The United States, China, Britain, Germany and Hong Kong were Canada’s top creative export markets in 2019, with Hong Kong surpassing France in 2019 to become our fifth-highest export market. Up to that point, France had consistently been in the top five, she says.

The U.S. accounts for 59 per cent of all Canadian cultural exports but compared with other industries, such as manufacturing, the creative industries have good diversification, Ms. Czajkowski says. The fastest-growing creative export markets are China, Hong Kong, India, Singapore and Australia.

In 2018, the federal government launched a five-year, $125-million Creative Export Strategy. Led by the Department of Canadian Heritage in collaboration with Global Affairs, the Trade Commissioner Service and Foreign Policy Development Service, the program boosted funding for the Canada Arts Presentation Fund, the Canada Book Fund, the Canada Music Fund, the Canada Periodical Fund and Telefilm Canada.

It also includes, among other things, funding through Creative Export Canada for export-ready audiovisual, interactive digital media, music, performing arts, publishing, visual arts and design.

In its first four years, the strategy has benefitted more than 1,900 businesses and organizations in all major creative sectors, many of them from several different services or programs and over multiple years, Ms. Czajkowski says.

“The sustained and targeted support they received helped them to achieve their international business development goals,” she says.

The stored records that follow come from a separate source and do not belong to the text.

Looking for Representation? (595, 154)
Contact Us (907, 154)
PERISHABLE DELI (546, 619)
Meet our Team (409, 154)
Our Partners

Canadian Heritage has also partnered with the Toronto, Montreal and Vancouver Boards of Trade to offer creative industry specialized Trade Accelerator Programs to help businesses develop export plans and learn key skills to help them succeed when expanding into new and existing markets, she says.

She adds that some of the challenges for would-be creative exporters are doing the proper planning and analysis to find potential new buyers and finding the right market, given every market has different needs, cultures and requirements.

There are also duties and tariffs to consider, as well as currency exchange rates and foreign compliance procedures, she explains.

The right partners can certainly play a big part in global success, Ms. Dodge says. And she notes that Nickelodeon is among the biggest in children’s television. “We’ve built up a lot more of our international capabilities around television distribution from a merchandising and licensing standpoint and franchise standpoint, but yes, they’ve been obviously very helpful.

“I would say for a smaller independent entertainment company, they would probably be looking to partner with a larger global company that can help them fulfill those aspirations.”